▶ PROVIDED DATA
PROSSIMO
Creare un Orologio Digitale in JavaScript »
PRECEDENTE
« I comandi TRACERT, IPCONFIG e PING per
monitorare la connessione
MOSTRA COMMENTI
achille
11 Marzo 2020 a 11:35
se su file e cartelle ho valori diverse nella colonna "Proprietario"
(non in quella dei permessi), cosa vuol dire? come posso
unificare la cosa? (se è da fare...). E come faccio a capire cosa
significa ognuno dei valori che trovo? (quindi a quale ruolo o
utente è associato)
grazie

▶ REQUIRED WORK
Using the data above, output each line exactly.

▶ EXPECTED ANSWER
PROSSIMO
Creare un Orologio Digitale in JavaScript »
PRECEDENTE
« I comandi TRACERT, IPCONFIG e PING per
monitorare la connessione
MOSTRA COMMENTI
achille
11 Marzo 2020 a 11:35
se su file e cartelle ho valori diverse nella colonna "Proprietario"
(non in quella dei permessi), cosa vuol dire? come posso
unificare la cosa? (se è da fare...). E come faccio a capire cosa
significa ognuno dei valori che trovo? (quindi a quale ruolo o
utente è associato)
grazie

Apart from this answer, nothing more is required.